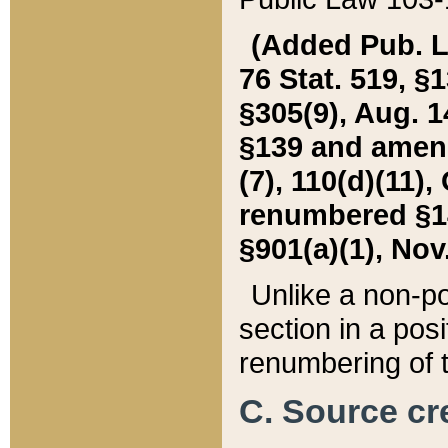
(Added Pub. L. 
76 Stat. 519, §1
§305(9), Aug. 1
§139 and amende
(7), 110(d)(11),
renumbered §140
§901(a)(1), Nov.
Unlike a non-po
section in a posit
renumbering of t
C. Source cre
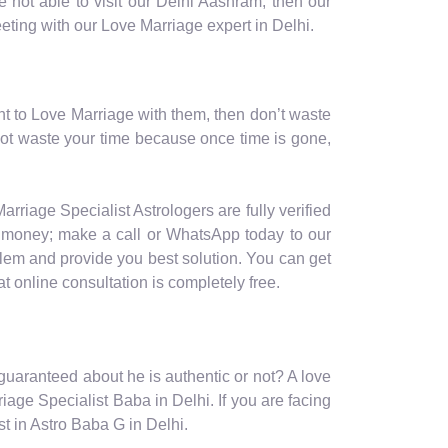
 not able to visit our Delhi Aashram, then our
eeting with our Love Marriage expert in Delhi.
nt to Love Marriage with them, then don’t waste
not waste your time because once time is gone,
arriage Specialist Astrologers are fully verified
nd money; make a call or WhatsApp today to our
blem and provide you best solution. You can get
t online consultation is completely free.
s guaranteed about he is authentic or not? A love
iage Specialist Baba in Delhi. If you are facing
t in Astro Baba G in Delhi.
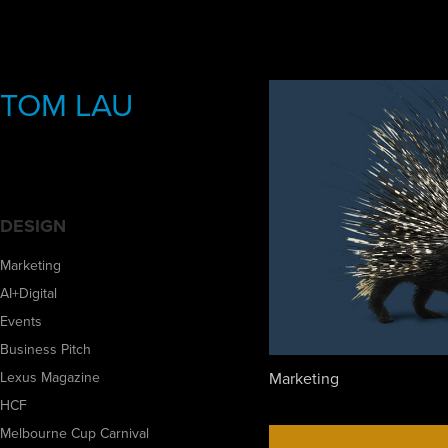
TOM LAU
DESIGN
Marketing
AI+Digital
Events
Business Pitch
Marketing
Lexus Magazine
HCF
Melbourne Cup Carnival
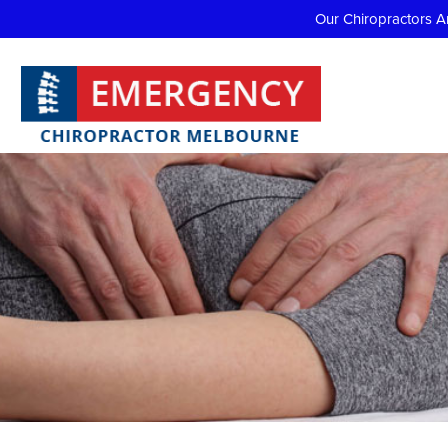
Our Chiropractors A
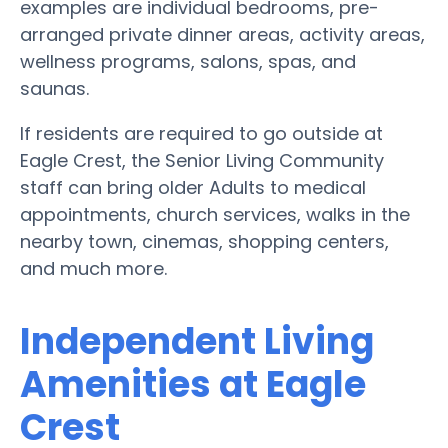
examples are individual bedrooms, pre-
arranged private dinner areas, activity areas,
wellness programs, salons, spas, and
saunas.
If residents are required to go outside at
Eagle Crest, the Senior Living Community
staff can bring older Adults to medical
appointments, church services, walks in the
nearby town, cinemas, shopping centers,
and much more.
Independent Living
Amenities at Eagle
Crest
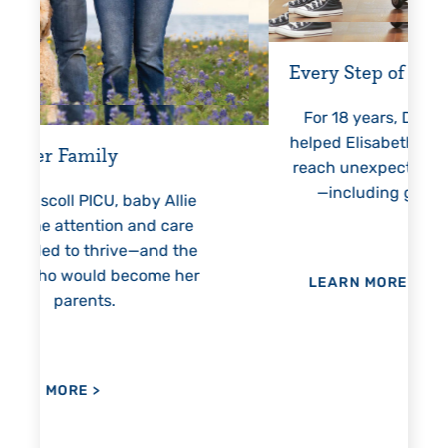
Every Step of the Way
Gettin
For 18 years, Driscoll’s care
Pre
helped Elisabeth continuously
threate
reach unexpected milestones
month
—including graduation.
nothin
Allie
h
care
 the
 her
LEARN MORE
>
LEA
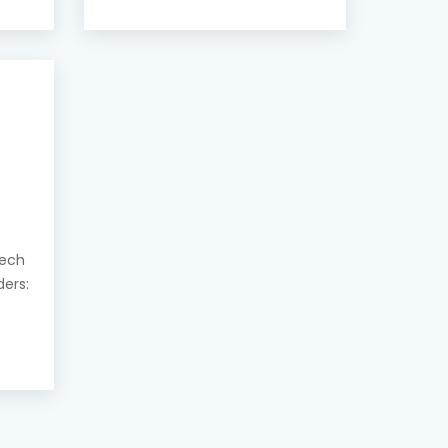
eech
ders:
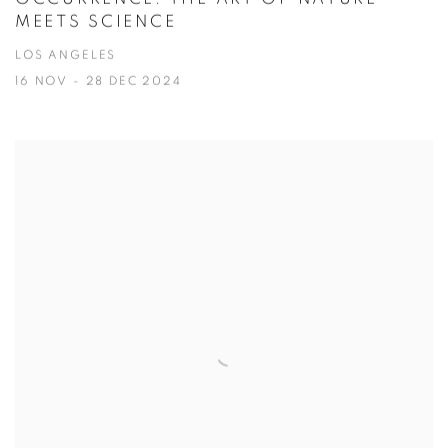
MEETS SCIENCE
LOS ANGELES
16 NOV - 28 DEC 2024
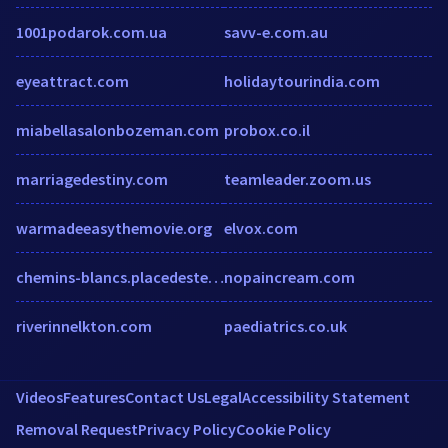
1001podarok.com.ua
savv-e.com.au
eyeattract.com
holidaytourindia.com
miabellasalonbozeman.com
probox.co.il
marriagedestiny.com
teamleader.zoom.us
warmadeeasythemovie.org
elvox.com
chemins-blancs.placedestendances.com
nopaincream.com
riverinnelkton.com
paediatrics.co.uk
Videos
Features
Contact Us
Legal
Accessibility Statement
Removal Request
Privacy Policy
Cookie Policy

########

- **AIM OF THE TASK**: Each line containing the word "Baba" must be pulled from the listing and copied.

- **RESULT**:
iage Specialist Baba in Delhi. If you are facing
t in Astro Baba G in Delhi.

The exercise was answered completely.